In my previous post Pragmatic Path Towards Data Sovereignty for Non-Technical Users I talked about how hard it is to host web applications on your own hardware, at home, or on a mobile device such as your phone.

I argued that most of the friction comes from cost of management... And most of the cost of management is linked to the network stack -- the user must find and maintain some way for inbound TCP traffic from the public internet to reach the device running their server application.

The problem is, it doesn't work by default on a home computer or smartphone. You have to change things to make it accept TCP connections, and it's done differently in each situation. In most situations, for example where your network is managed by someone else, you simply can't do it. That's why most small content creators use cloud services of one kind of another to host their content.

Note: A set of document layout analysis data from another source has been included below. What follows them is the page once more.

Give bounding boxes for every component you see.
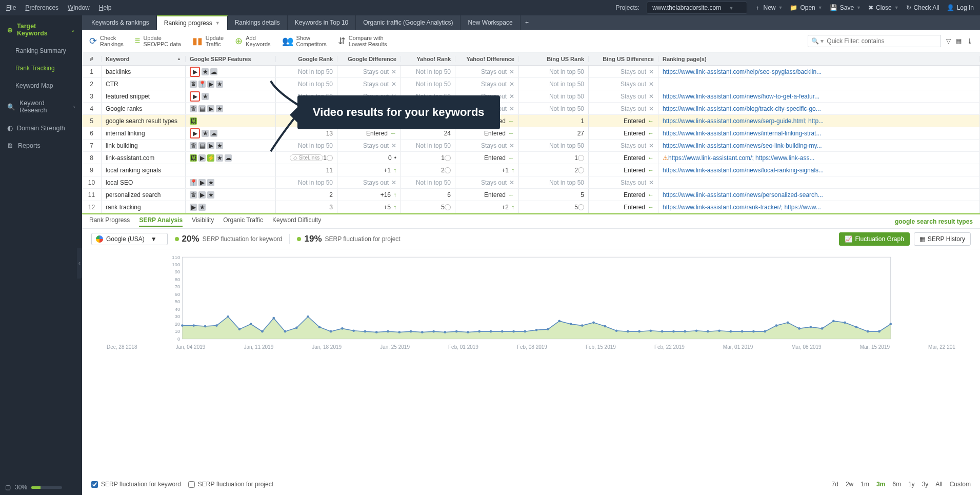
ranking-page-link[interactable]: https://www.link-assistant.com/news/inte… <box>663 130 821 137</box>
svg-point-27 <box>341 327 344 330</box>
serp-history-button[interactable]: ▦SERP History <box>914 232 971 246</box>
sidebar-item-keyword-research[interactable]: 🔍Keyword Research› <box>0 94 82 119</box>
sidebar-item-domain-strength[interactable]: ◐Domain Strength <box>0 119 82 137</box>
tab-organic-traffic-google-analytics-[interactable]: Organic traffic (Google Analytics) <box>356 15 461 30</box>
th-google-rank[interactable]: Google Rank <box>276 56 337 62</box>
sidebar-item-keyword-map[interactable]: Keyword Map <box>0 77 82 94</box>
range-6m[interactable]: 6m <box>892 481 901 488</box>
table-row[interactable]: 6internal linking▶★☁13Entered←24Entered←… <box>82 127 980 140</box>
svg-point-32 <box>398 331 401 333</box>
th-serp-features[interactable]: Google SERP Features <box>186 56 276 62</box>
table-row[interactable]: 11personalized search♛▶★2+16↑6Entered←5E… <box>82 189 980 201</box>
menu-window[interactable]: Window <box>68 4 90 11</box>
table-row[interactable]: 2CTR♛📍▶★Not in top 50Stays out✕Not in to… <box>82 78 980 90</box>
tab-keywords-rankings[interactable]: Keywords & rankings <box>84 15 157 30</box>
ranking-page-link[interactable]: https://www.link-assistant.com/; https:/… <box>668 154 814 162</box>
new-button[interactable]: ＋New▼ <box>754 4 783 12</box>
open-button[interactable]: 📁Open▼ <box>790 4 822 12</box>
range-1y[interactable]: 1y <box>908 481 915 488</box>
cb-keyword-fluctuation[interactable]: SERP fluctuation for keyword <box>91 481 181 488</box>
cb-project-fluctuation[interactable]: SERP fluctuation for project <box>188 481 273 488</box>
toolbar-rankings[interactable]: ⟳CheckRankings <box>89 35 124 47</box>
th-yahoo-rank[interactable]: Yahoo! Rank <box>401 56 455 62</box>
ranking-page-link[interactable]: https://www.link-assistant.com/blog/trac… <box>663 105 821 112</box>
table-row[interactable]: 5google search result types🖼1 +1↑1Entere… <box>82 115 980 127</box>
sidebar-item-reports[interactable]: 🗎Reports <box>0 137 82 154</box>
toolbar-lowest-results[interactable]: ⇵Compare withLowest Results <box>338 35 387 47</box>
svg-point-50 <box>604 325 606 328</box>
range-7d[interactable]: 7d <box>832 481 838 488</box>
analysis-tab-organic-traffic[interactable]: Organic Traffic <box>223 216 263 227</box>
tab-rankings-details[interactable]: Rankings details <box>228 15 288 30</box>
th-bing-rank[interactable]: Bing US Rank <box>519 56 589 62</box>
range-2w[interactable]: 2w <box>846 481 853 488</box>
menu-help[interactable]: Help <box>99 4 112 11</box>
sidebar-item-ranking-summary[interactable]: Ranking Summary <box>0 42 82 60</box>
analysis-tab-serp-analysis[interactable]: SERP Analysis <box>139 216 183 227</box>
tab-new-workspace[interactable]: New Workspace <box>461 15 520 30</box>
toolbar-competitors[interactable]: 👥ShowCompetitors <box>282 35 327 47</box>
table-row[interactable]: 12rank tracking▶★3+5↑5 +2↑5 Entered←http… <box>82 201 980 213</box>
arrow-left-icon: ← <box>508 154 514 162</box>
range-all[interactable]: All <box>935 481 942 488</box>
video-icon: ▶ <box>207 142 214 149</box>
range-custom[interactable]: Custom <box>950 481 971 488</box>
ranking-page-link[interactable]: https://www.link-assistant.com/news/loca… <box>663 167 824 174</box>
toolbar-seo-ppc-data[interactable]: ≡UpdateSEO/PPC data <box>135 35 181 47</box>
ranking-page-link[interactable]: https://www.link-assistant.com/news/how-… <box>663 93 819 100</box>
table-row[interactable]: 4Google ranks♛▤▶★Not in top 50Stays out✕… <box>82 103 980 115</box>
x-icon: ✕ <box>649 105 654 112</box>
th-keyword[interactable]: Keyword▲ <box>102 56 186 62</box>
table-row[interactable]: 7link building♛▤▶★Not in top 50Stays out… <box>82 140 980 152</box>
ranking-page-link[interactable]: https://www.link-assistant.com/help/seo-… <box>663 68 822 75</box>
table-header: # Keyword▲ Google SERP Features Google R… <box>82 52 980 66</box>
analysis-tab-rank-progress[interactable]: Rank Progress <box>89 216 130 227</box>
video-icon: ▶ <box>190 128 200 138</box>
svg-point-23 <box>295 327 298 329</box>
fluctuation-graph-button[interactable]: 📈Fluctuation Graph <box>839 232 909 246</box>
ranking-page-link[interactable]: https://www.link-assistant.com/news/pers… <box>663 191 823 199</box>
svg-point-62 <box>741 330 744 333</box>
ranking-page-link[interactable]: https://www.link-assistant.com/news/seo-… <box>663 142 822 149</box>
ranking-page-link[interactable]: https://www.link-assistant.com/rank-trac… <box>663 204 821 211</box>
menu-file[interactable]: File <box>6 4 16 11</box>
th-ranking-pages[interactable]: Ranking page(s) <box>658 56 980 62</box>
tab-keywords-in-top-[interactable]: Keywords in Top 10 <box>288 15 356 30</box>
table-row[interactable]: 9local ranking signals11+1↑2 +1↑2 Entere… <box>82 164 980 176</box>
filter-icon[interactable]: ▽ <box>946 37 951 45</box>
ranking-page-link[interactable]: https://www.link-assistant.com/news/serp… <box>663 117 824 125</box>
analysis-tab-visibility[interactable]: Visibility <box>192 216 214 227</box>
x-icon: ✕ <box>649 142 654 149</box>
close-button[interactable]: ✖Close▼ <box>868 4 899 12</box>
analysis-tab-keyword-difficulty[interactable]: Keyword Difficulty <box>272 216 321 227</box>
menu-preferences[interactable]: Preferences <box>25 4 58 11</box>
log-in-button[interactable]: 👤Log In <box>947 4 974 12</box>
th-number[interactable]: # <box>82 56 102 62</box>
search-engine-selector[interactable]: Google (USA) ▼ <box>91 233 168 245</box>
save-button[interactable]: 💾Save▼ <box>830 4 861 12</box>
table-row[interactable]: 1backlinks▶★☁Not in top 50Stays out✕Not … <box>82 66 980 78</box>
columns-icon[interactable]: ▦ <box>956 37 962 45</box>
range-3y[interactable]: 3y <box>922 481 929 488</box>
toolbar-keywords[interactable]: ⊕AddKeywords <box>235 35 270 47</box>
svg-point-16 <box>215 324 218 327</box>
export-icon[interactable]: ⭳ <box>967 37 973 45</box>
toolbar-traffic[interactable]: ▮▮UpdateTraffic <box>192 35 224 47</box>
table-row[interactable]: 10local SEO📍▶★Not in top 50Stays out✕Not… <box>82 176 980 189</box>
check-all-button[interactable]: ↻Check All <box>906 4 939 12</box>
range-1m[interactable]: 1m <box>861 481 869 488</box>
th-bing-diff[interactable]: Bing US Difference <box>589 56 658 62</box>
th-google-diff[interactable]: Google Difference <box>337 56 401 62</box>
table-row[interactable]: 8link-assistant.com🖼▶⚡★☁◇ SiteLinks 1 0•… <box>82 152 980 164</box>
table-row[interactable]: 3featured snippet▶★Not in top 50Stays ou… <box>82 90 980 103</box>
th-yahoo-diff[interactable]: Yahoo! Difference <box>455 56 519 62</box>
quick-filter[interactable]: 🔍 ▾ <box>808 35 941 47</box>
project-dropdown[interactable]: www.thelabradorsite.com ▼ <box>647 2 747 14</box>
sidebar-item-target-keywords[interactable]: ⊕Target Keywords⌄ <box>0 17 82 42</box>
range-3m[interactable]: 3m <box>876 481 885 488</box>
sidebar-item-rank-tracking[interactable]: Rank Tracking <box>0 60 82 77</box>
sidebar-collapse-handle[interactable]: ‹ <box>77 248 82 279</box>
add-workspace-tab[interactable]: + <box>521 15 534 30</box>
tab-ranking-progress[interactable]: Ranking progress▼ <box>157 15 228 30</box>
quick-filter-input[interactable] <box>827 37 941 45</box>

How 99% of web applications run today

In my previous post, I talked about a potential way to make it work. Run a TCP proxy in the cloud, connect your device to it via VPN, and then proxy inbound connections down the VPN tunnel to the device.

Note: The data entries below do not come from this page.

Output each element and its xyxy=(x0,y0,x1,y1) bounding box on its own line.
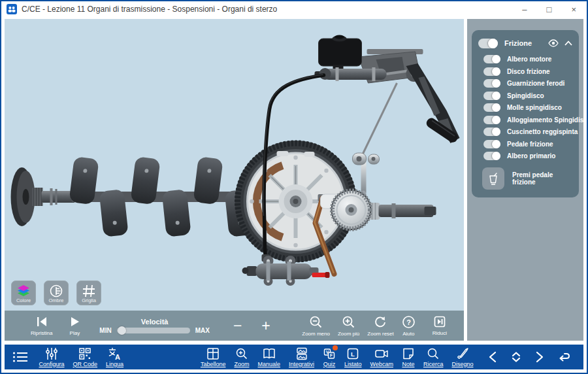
frizione-toggle[interactable] xyxy=(478,39,498,48)
disco-frizione-toggle[interactable] xyxy=(483,67,500,76)
speed-control: Velocità MIN MAX xyxy=(99,318,210,334)
taskbar-item-listato[interactable]: L Listato xyxy=(344,347,362,367)
speed-decrease-button[interactable]: − xyxy=(233,318,242,333)
part-row-guarnizione-ferodi: Guarnizione ferodi xyxy=(483,79,572,88)
taskbar-item-label: Manuale xyxy=(258,361,281,367)
zoom-out-button[interactable]: Zoom meno xyxy=(302,315,330,337)
speed-label: Velocità xyxy=(141,318,169,326)
taskbar-item-label: Ricerca xyxy=(423,361,444,367)
taskbar-item-manuale[interactable]: Manuale xyxy=(258,347,281,367)
help-label: Aiuto xyxy=(402,331,414,337)
note-icon xyxy=(402,347,415,360)
taskbar-item-integrativi[interactable]: Integrativi xyxy=(289,347,314,367)
alloggiamento-spingidisco-toggle[interactable] xyxy=(483,116,500,124)
press-pedal-button[interactable] xyxy=(482,167,504,190)
panel-header-label: Frizione xyxy=(504,39,532,47)
zoom-reset-label: Zoom reset xyxy=(367,331,393,337)
press-pedal-label: Premi pedale frizione xyxy=(512,171,572,186)
zoom-out-icon xyxy=(309,315,323,329)
3d-viewport[interactable]: Colore Ombre Griglia xyxy=(5,19,464,311)
skip-start-icon xyxy=(35,315,48,328)
speed-max-label: MAX xyxy=(195,327,210,334)
lesson-navigation xyxy=(488,351,570,363)
taskbar-item-disegno[interactable]: Disegno xyxy=(451,347,473,367)
taskbar-item-webcam[interactable]: Webcam xyxy=(370,347,393,367)
maximize-button[interactable]: □ xyxy=(547,5,552,14)
taskbar-item-zoom[interactable]: Zoom xyxy=(234,347,249,367)
speed-slider-knob[interactable] xyxy=(118,326,126,335)
taskbar-item-tabellone[interactable]: Tabellone xyxy=(201,347,226,367)
taskbar-item-note[interactable]: Note xyxy=(402,347,415,367)
taskbar-item-ricerca[interactable]: Ricerca xyxy=(423,347,444,367)
part-row-molle-spingidisco: Molle spingidisco xyxy=(483,103,572,112)
cuscinetto-reggispinta-toggle[interactable] xyxy=(483,128,500,136)
restore-button[interactable]: Ripristina xyxy=(31,315,52,336)
spingidisco-toggle[interactable] xyxy=(483,92,500,100)
nav-previous-button[interactable] xyxy=(488,351,497,363)
play-button[interactable]: Play xyxy=(68,315,81,336)
reduce-button[interactable]: Riduci xyxy=(433,315,447,336)
albero-motore-toggle[interactable] xyxy=(483,55,500,63)
webcam-icon xyxy=(374,347,389,360)
eye-icon[interactable] xyxy=(548,39,559,47)
nav-next-button[interactable] xyxy=(535,351,544,363)
window-title: C/CE - Lezione 11 Organi di trasmissione… xyxy=(22,5,277,14)
taskbar-item-qr-code[interactable]: QR Code xyxy=(73,347,98,367)
taskbar-item-label: Configura xyxy=(39,361,65,367)
taskbar-item-label: Lingua xyxy=(106,361,123,367)
part-row-spingidisco: Spingidisco xyxy=(483,92,572,100)
part-row-pedale-frizione: Pedale frizione xyxy=(483,140,572,148)
book-icon xyxy=(263,347,276,360)
part-label: Alloggiamento Spingidisco xyxy=(507,116,588,124)
taskbar-item-label: Note xyxy=(402,361,414,367)
part-label: Albero motore xyxy=(507,56,551,63)
chevron-up-icon[interactable] xyxy=(564,41,572,46)
press-pedal-icon xyxy=(487,173,499,185)
panel-action: Premi pedale frizione xyxy=(478,167,572,190)
speed-min-label: MIN xyxy=(99,327,111,334)
shadows-button-label: Ombre xyxy=(44,298,68,303)
listing-icon: L xyxy=(346,347,359,360)
taskbar-item-quiz[interactable]: V F Quiz xyxy=(323,347,336,367)
zoom-in-button[interactable]: Zoom più xyxy=(338,315,359,337)
app-icon xyxy=(7,4,17,14)
main-area: Colore Ombre Griglia xyxy=(5,19,583,341)
speed-slider[interactable] xyxy=(117,328,190,333)
menu-button[interactable] xyxy=(12,350,28,364)
svg-text:A: A xyxy=(115,352,120,360)
taskbar-item-lingua[interactable]: A Lingua xyxy=(106,347,123,367)
taskbar: Configura QR Code A Lingua xyxy=(5,345,583,369)
part-label: Pedale frizione xyxy=(507,141,553,148)
nav-return-button[interactable] xyxy=(558,351,570,363)
parts-list: Albero motore Disco frizione Guarnizione… xyxy=(478,55,572,160)
search-icon xyxy=(427,347,440,360)
nav-expand-button[interactable] xyxy=(511,351,521,363)
grid-button[interactable]: Griglia xyxy=(76,280,101,305)
albero-primario-toggle[interactable] xyxy=(483,152,500,160)
playback-controls: Ripristina Play Velocità MIN MAX xyxy=(5,311,464,341)
color-button[interactable]: Colore xyxy=(11,280,36,305)
minimize-button[interactable]: – xyxy=(522,5,527,14)
zoom-reset-button[interactable]: Zoom reset xyxy=(367,315,393,337)
part-row-albero-primario: Albero primario xyxy=(483,152,572,160)
part-row-albero-motore: Albero motore xyxy=(483,55,572,63)
app-window: C/CE - Lezione 11 Organi di trasmissione… xyxy=(0,0,588,374)
guarnizione-ferodi-toggle[interactable] xyxy=(483,79,500,88)
3d-scene-canvas[interactable] xyxy=(5,19,464,311)
taskbar-item-configura[interactable]: Configura xyxy=(39,347,65,367)
close-button[interactable]: × xyxy=(571,5,576,14)
part-label: Cuscinetto reggispinta xyxy=(507,128,578,135)
part-label: Molle spingidisco xyxy=(507,104,562,111)
taskbar-item-label: QR Code xyxy=(73,361,98,367)
pedale-frizione-toggle[interactable] xyxy=(483,140,500,148)
molle-spingidisco-toggle[interactable] xyxy=(483,103,500,112)
svg-text:L: L xyxy=(351,350,355,358)
shadows-button[interactable]: Ombre xyxy=(44,280,69,305)
taskbar-item-label: Webcam xyxy=(370,361,393,367)
magnifier-plus-icon xyxy=(235,347,248,360)
sidebar: Frizione Albero motore xyxy=(467,19,583,341)
play-icon xyxy=(68,315,81,328)
panel-header: Frizione xyxy=(478,36,572,50)
speed-increase-button[interactable]: + xyxy=(261,318,270,333)
help-button[interactable]: ? Aiuto xyxy=(402,315,416,337)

There are a couple problems with that solution, however. Someone with access to the cloud service could run a Man In The Middle attack on the HTTPS protocol if you aren't watching for rogue certificates being issued. (Or if the attacker can issue a cert in secret! Spooky! )

Also, all traffic must route through the cloud service. So if you want to do video or have lots of active users, cost will be prohibitive.

Back when I wrote that post, I also imagined the possibility that the browser could use WebRTC to connect to the server behind the NAT and bypass the cloud service. This would help ameliorate concerns about bandwidth.

A terrible non-standard solution

Unfortunately, the best I could come up with was to write a new JavaScript framework which handles this by monkey-patching / polyfilling browser APIs and monitoring changes to the DOM. It would also need a server component, and prospects for easy integration with existing apps looked grim. It seemed to be a non-starter.

But now, enter ServiceWorker.

This totally changes everything.

ServiceWorker enables a backwards compatible standards based solution

The ServiceWorker API allows web developers to register a JavaScript-based HTTP request interceptor or "squid"-style HTTP proxy with the browser. It is associated to an Origin, and from that point on any request the browser makes to something under that Origin will pass through ServiceWorker before being sent. It's meant to replace the HTML 5 Application Cache and provide a more powerful, flexible, and reliable interface for offline content. But most importantly, it allows us to easily execute any JavaScript code to handle any external call the browser would make (on the same origin), not just XMLHTTPRequests!!

So, we can modify the previous TCP-proxy-based design to only use the TCP proxy for the initial (non-cached) connection from a device. After that, HTTP requests will be intercepted by the ServiceWorker and sent down a WebRTC-based tunnel. This would dramatically decrease the bandwidth required for the untrusted cloud server, potentially lowering it to the point where this service could be provided for FREE.

The best part is, it could be transparent to a client/server web application that is running in this environment. Potentially ANY HTTP-based web application could run here without modification. Simply run a squid-style proxy in front of the initial request that injects the <script/> tag for the service worker and go on about your day. That is HUGE in terms of the potential impact this technology could have.

Anyway, needless to say I am excited about this and I might try to build a proof of concept for it sometime soon.